In einer konzentrierten Aktion griffen die Justizbehörden Zürich und Aargau zu: Sie stellten wegen Verdachts auf Missbrauch von Telefonzentralen der Swisscom kistenweise Akten und Computer sicher.
Christian Bütikofer
Vor einigen Tagen standen sie vor seiner Tür: In Absprache mit den Aargauer Kollegen durchsuchten Zürcher Polizisten die Wohnung von M. Als sie wieder gingen, war M. um einige Akten und Computer ärmer. Er steht im Verdacht, fürs schnelle Geld diverse Gaunereien begangen zu haben.
Vom Tramchauffeur zum CEO
M. liebt teure Clubs: Das Indochine, das Kaufleuten, dort verkehrt er regelmässig. Doch das exklusive Nachtleben ist nicht gerade billig. Offenbar war M. auf der Suche nach einem gutbezahlten Job. Erst überlegte er sich, Tramführer zu werden. Alles was es brauche, sei ein guter Leumund. Danach würden 5000 Franken netto locker drinliegen, fand der 21-Jährige.
Doch dann hatte er noch eine bessere Idee: M. wollte Boss werden. Dazu gründete er in Zug eine eigene Firma. Zuerst wird er «CEO» von M & Partner, dann ändert er das Unternehmen um. Die seltsamen Aktionen begannen.
Knapp 1500 Swisscom und Sunrise-Kunden betroffen
Ende April 2010 erhielten Swisscom und Sunrise auffällig viele Reklamationen von Kunden, die offenbar eine Porno-Nummer gewählt haben, davon aber nichts wussten. Kostenpunkt: Ein Anruf von wenigen Sekunden wurde mit fast 100 Franken verrechnet.
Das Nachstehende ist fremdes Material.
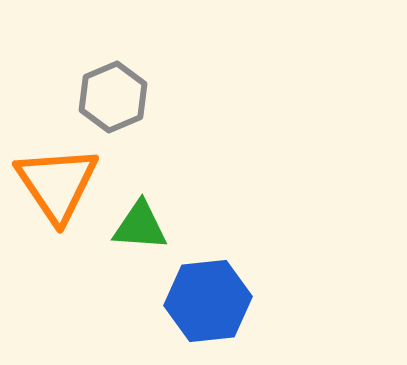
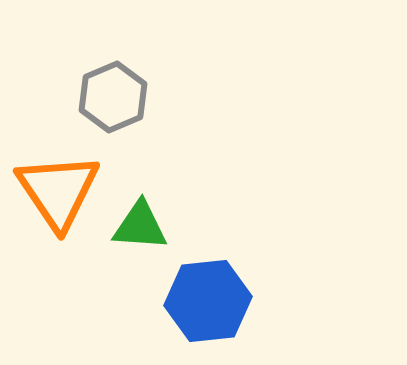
orange triangle: moved 1 px right, 7 px down
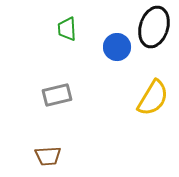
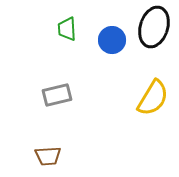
blue circle: moved 5 px left, 7 px up
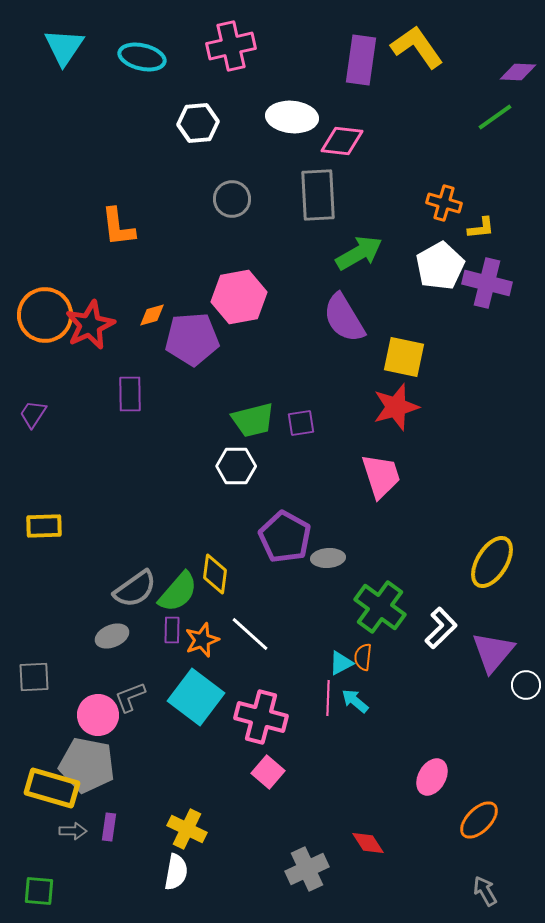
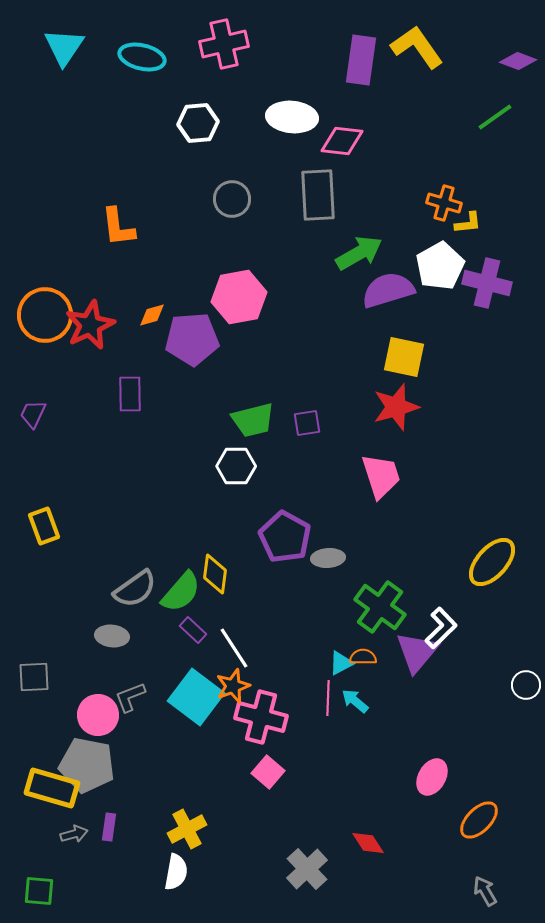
pink cross at (231, 46): moved 7 px left, 2 px up
purple diamond at (518, 72): moved 11 px up; rotated 18 degrees clockwise
yellow L-shape at (481, 228): moved 13 px left, 5 px up
purple semicircle at (344, 318): moved 44 px right, 28 px up; rotated 104 degrees clockwise
purple trapezoid at (33, 414): rotated 8 degrees counterclockwise
purple square at (301, 423): moved 6 px right
yellow rectangle at (44, 526): rotated 72 degrees clockwise
yellow ellipse at (492, 562): rotated 10 degrees clockwise
green semicircle at (178, 592): moved 3 px right
purple rectangle at (172, 630): moved 21 px right; rotated 48 degrees counterclockwise
white line at (250, 634): moved 16 px left, 14 px down; rotated 15 degrees clockwise
gray ellipse at (112, 636): rotated 28 degrees clockwise
orange star at (202, 640): moved 31 px right, 46 px down
purple triangle at (493, 652): moved 76 px left
orange semicircle at (363, 657): rotated 84 degrees clockwise
yellow cross at (187, 829): rotated 36 degrees clockwise
gray arrow at (73, 831): moved 1 px right, 3 px down; rotated 16 degrees counterclockwise
gray cross at (307, 869): rotated 18 degrees counterclockwise
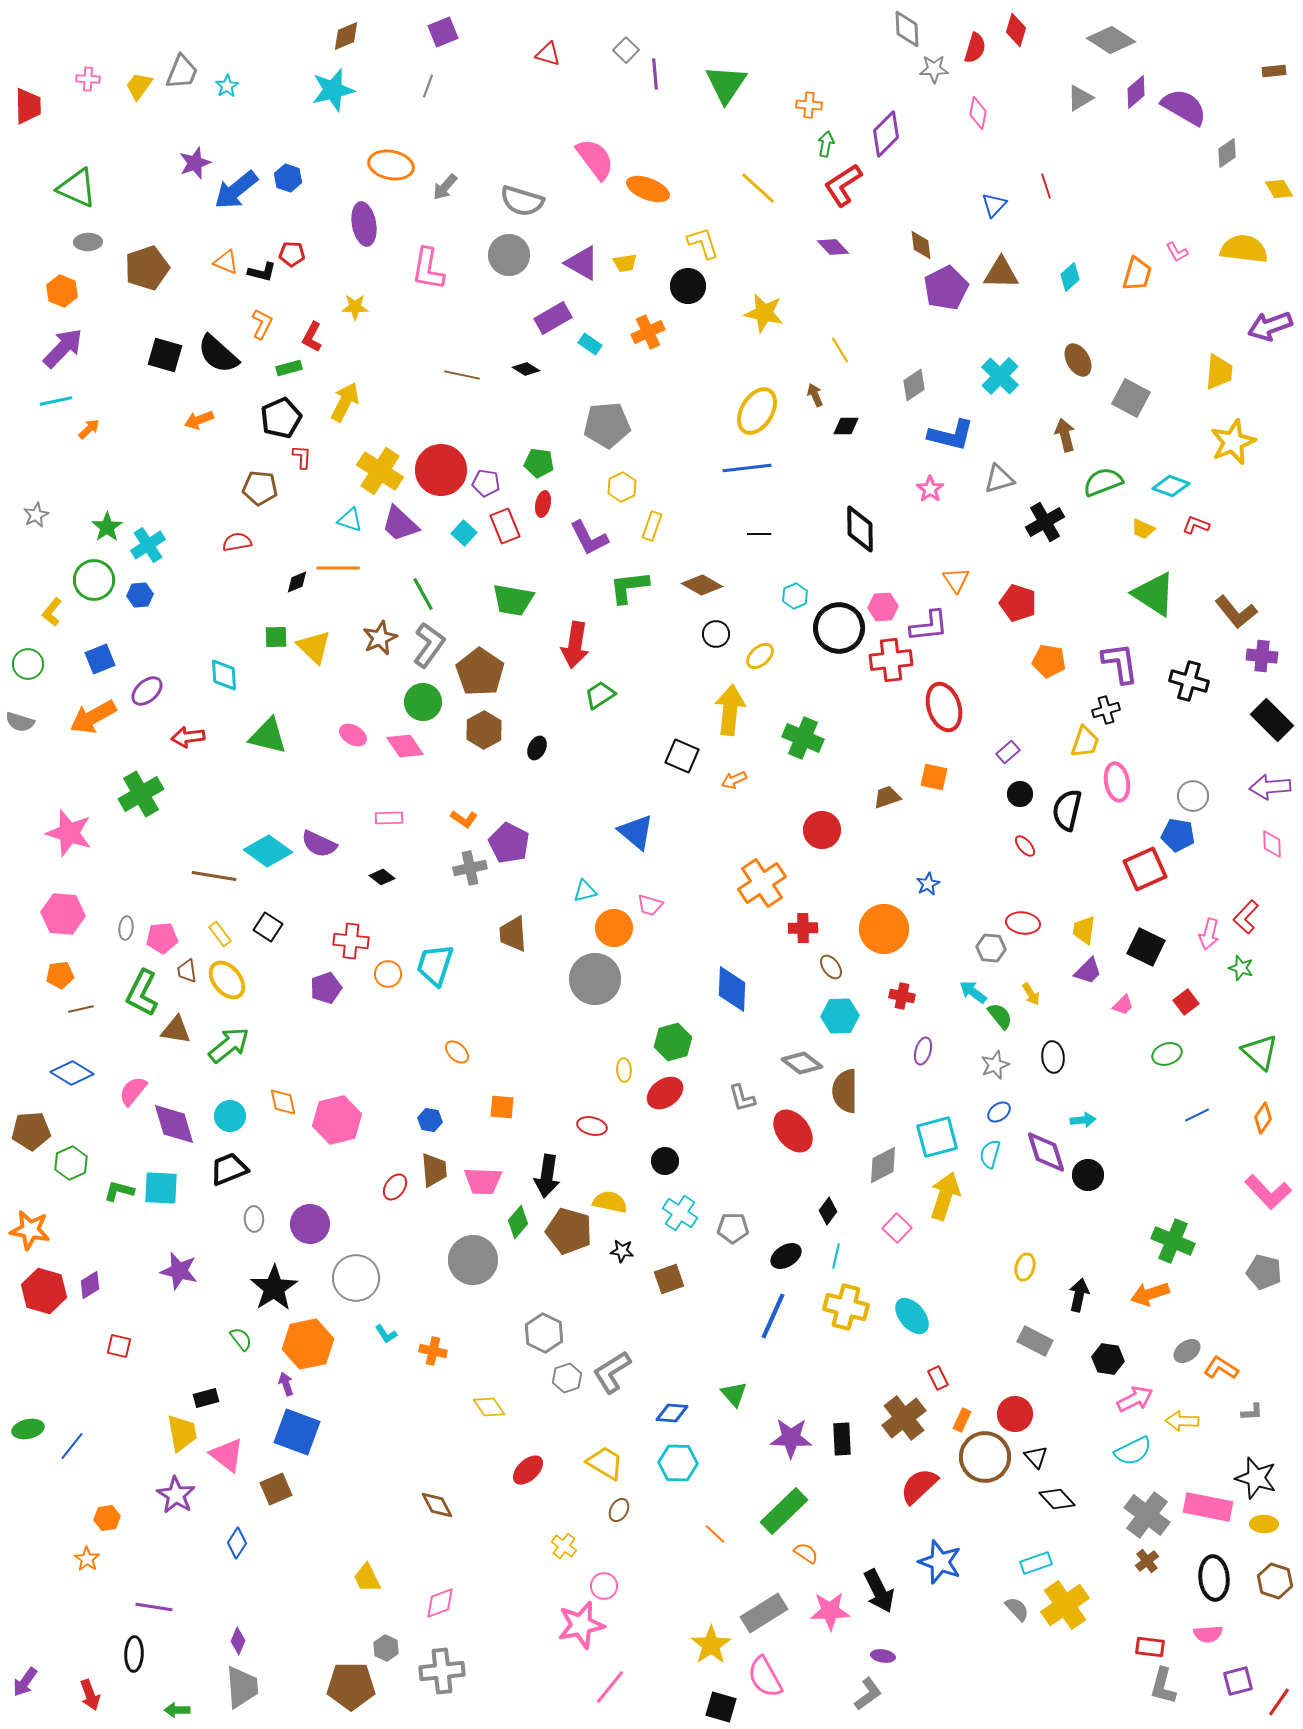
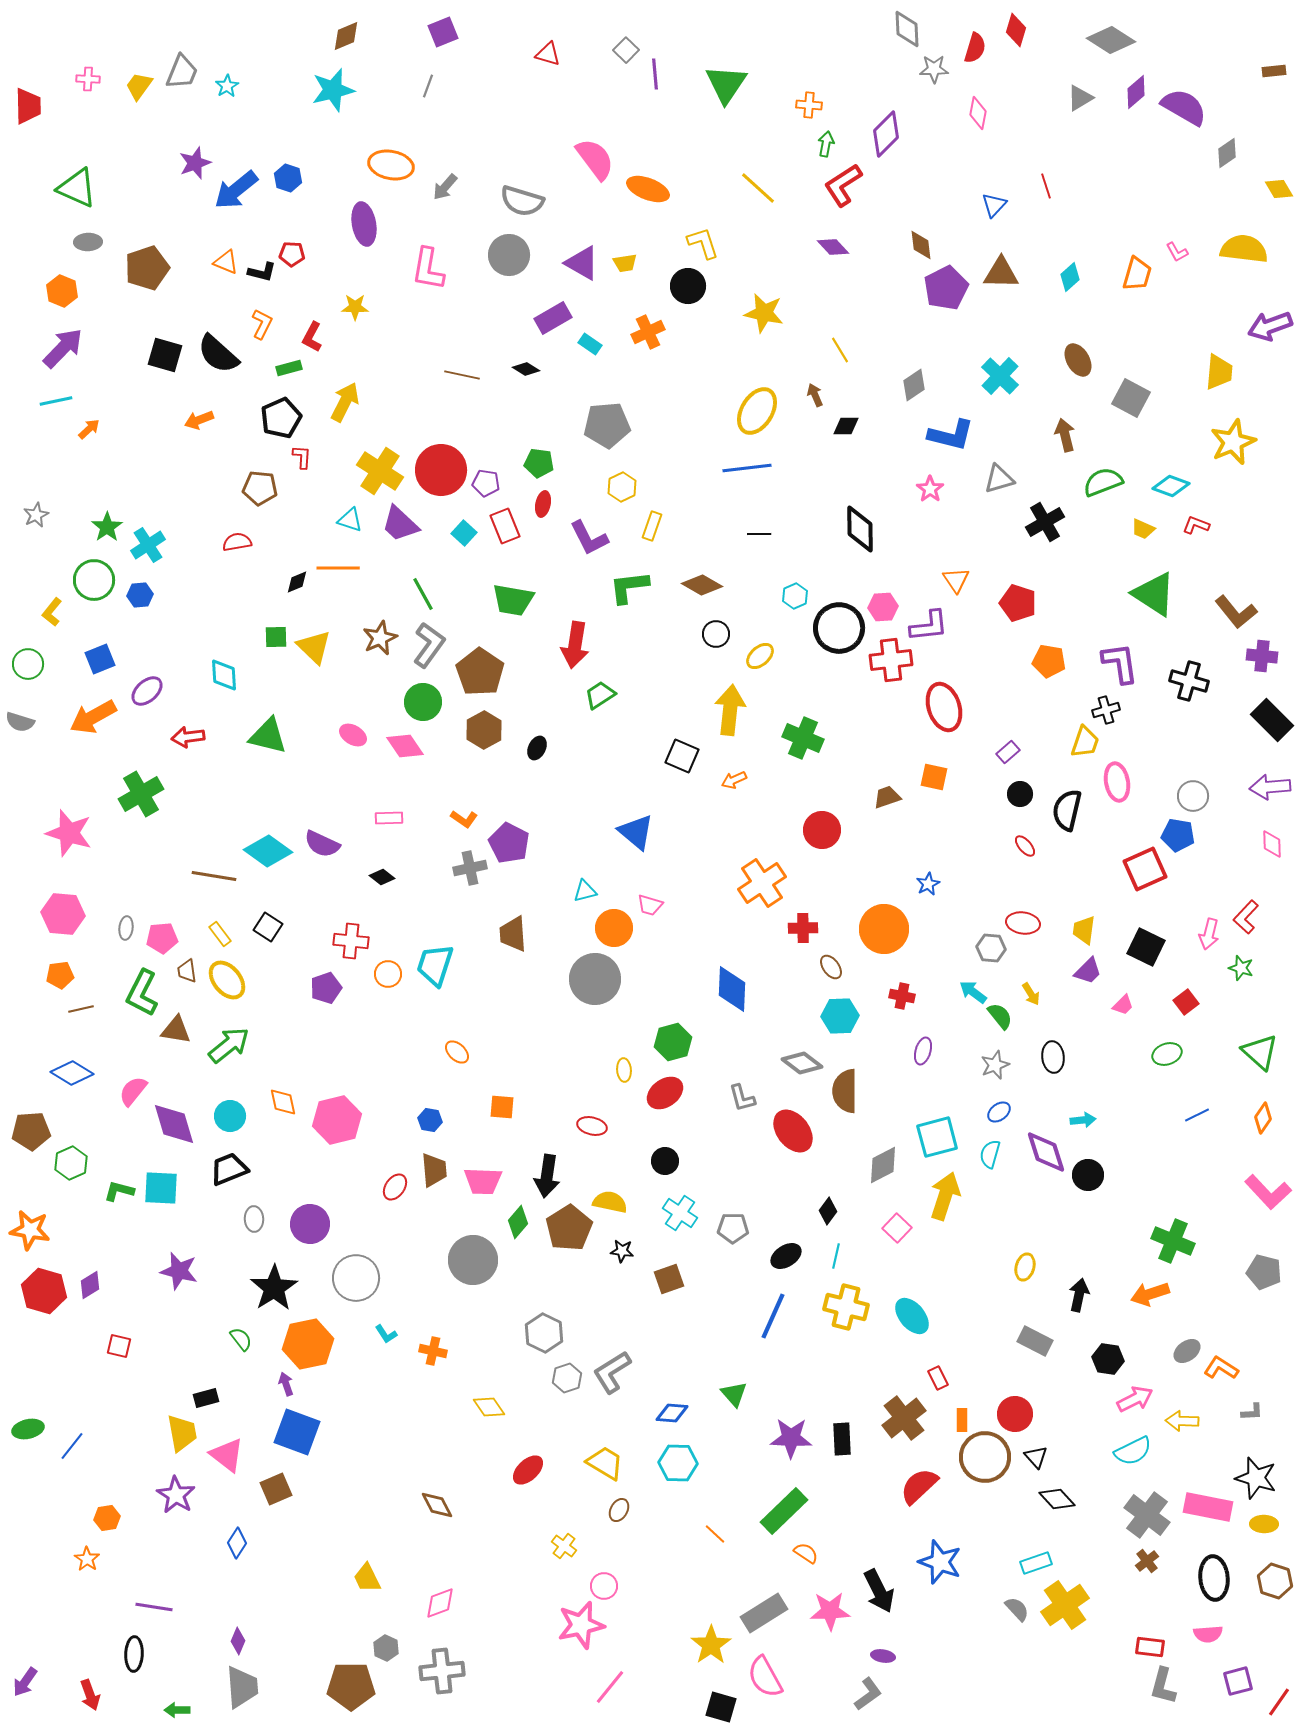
purple semicircle at (319, 844): moved 3 px right
brown pentagon at (569, 1231): moved 3 px up; rotated 24 degrees clockwise
orange rectangle at (962, 1420): rotated 25 degrees counterclockwise
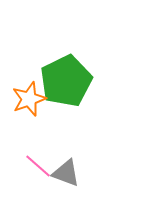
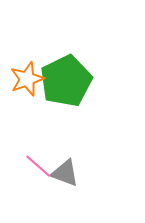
orange star: moved 2 px left, 20 px up
gray triangle: moved 1 px left
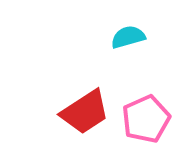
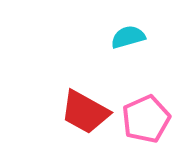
red trapezoid: rotated 62 degrees clockwise
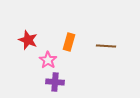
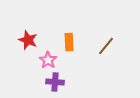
orange rectangle: rotated 18 degrees counterclockwise
brown line: rotated 54 degrees counterclockwise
Gegenüber der Redaktion a-z.ch gaben Swisscom und Sunrise an, knapp 1500 Personen seien davon betroffen gewesen.
Bei den meisten hätten die Provider den Betrugsversuch aber abgewendet, bevor Geld abgebucht worden sei. Und dort wo die Abbuchung stattfand, annullierten die Provider die Kosten. Zuerst wiegelte Sunrise bei Reklamationen ab. Doch die Beschwerden wurden immer zahlreicher, auch der «Kassensturz» berichtete darüber.
Recherchen der Redaktion a-z.ch zeigen: Erst reservierte sich M. beim Bundesamt für Kommunikation (BAKOM) Mehrwertnummern (so genannte 0900er-Nummern), dann aktivierte er sie gleich selbst. Denn die für Anrufer sehr teuren Nummern werden erst zu Geld, wenn sie auch jemand nutzt.
Versuchter Schaden: über 100’000 Franken
So sehen es die Untersuchungsbehörden: M. verschafft sich Zugang zu diversen Telefonzentralen der Swisscom. Zuerst im Kanton Aargau, dann in Zürich. Er geht in die Telefonzentralen, stöpselt die Kabel um und – schwupps – haben x Personen die teure Nummer gewählt, die er vorher beim BAKOM reservieren liess. Er steckt einfach die Telefonverbindungen um, wie wenn jemand zu Hause sein Netzwerkkabel einsteckt.
Die Badener Untersuchungsrichterin Anna Wiedenhofer meinte gegenüber a-z.ch, der Fall sei für sie relativ klar. Sie geht von einem versuchten Schaden von über 100’000 Franken aus.
Erste betroffene Zentrale war «ohne kritische Infrastruktur»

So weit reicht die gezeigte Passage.